Com este tipo de paciente, falas “como se” não tem qualquer tipo de eficácia porque eles estão em outro registro que não o neurótico. O analista terá que se oferecer e à sua mente para serem a mente do paciente, que nunca pôde aprender a representar seus conteúdos pulsionais. Com isso a capacidade de rêverie do analista é posta a prova e ele precisará buscar instrumentos em sua própria análise, em supervisões e em leituras que enfoquem o dinamismo das mentes mais primitivas.
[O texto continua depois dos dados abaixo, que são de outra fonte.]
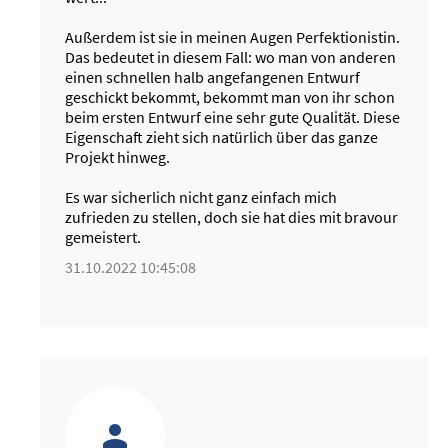
Außerdem ist sie in meinen Augen Perfektionistin.
Das bedeutet in diesem Fall: wo man von anderen
einen schnellen halb angefangenen Entwurf
geschickt bekommt, bekommt man von ihr schon
beim ersten Entwurf eine sehr gute Qualität. Diese
Eigenschaft zieht sich natürlich über das ganze
Projekt hinweg.
Es war sicherlich nicht ganz einfach mich
zufrieden zu stellen, doch sie hat dies mit bravour
gemeistert.
31.10.2022 10:45:08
Outro elemento importante com este tipo de pacientes é a sobrevivência do analista. Parte do trabalho analítico é o de permanecer vivo e com uma mente funcionando, algo que irá sendo tomado com um modelo saudável de psiquismo para o paciente. Com estes pacientes é bastante frequente que eles se sintam surpresos com o fato de o analista ter conseguido sobreviver aos primeiros e difíceis anos de trabalho sem enlouquecer ou sem expulsá-lo das sessões.

Se você quiser aprofundar sua leitura, sugiro duas referências para você. A primeira é a do caso “Homem dos Ratos” de Freud. E a segunda é um livro lançado em 2002 por um casal de analistas franceses chamados César e Sara Botella. Neste livro eles apontam caminhos para que o psicanalista possa trabalhar com estes pacientes graves para os quais o método psicanalítico clássico não alcança seus objetivos a contento porque seus psiquismos estão fundamentados para além ou aquém da representação de objeto.

Referências:

César, Botella & Sara, Botella. (2002). O irrepresentável: mais além da representação. Porto Alegre: Criação Humana.

Freud, Sigmund. (1996). Notas sobre um caso de neurose obsessiva. In: Freud, Sigmund. Edição Standard Brasileira das Obras Psicológicas Completas de Sigmund Freud. (pp.137-277). Vol. X. Rio de Janeiro: Imago. (Trabalho original publicado em 1909).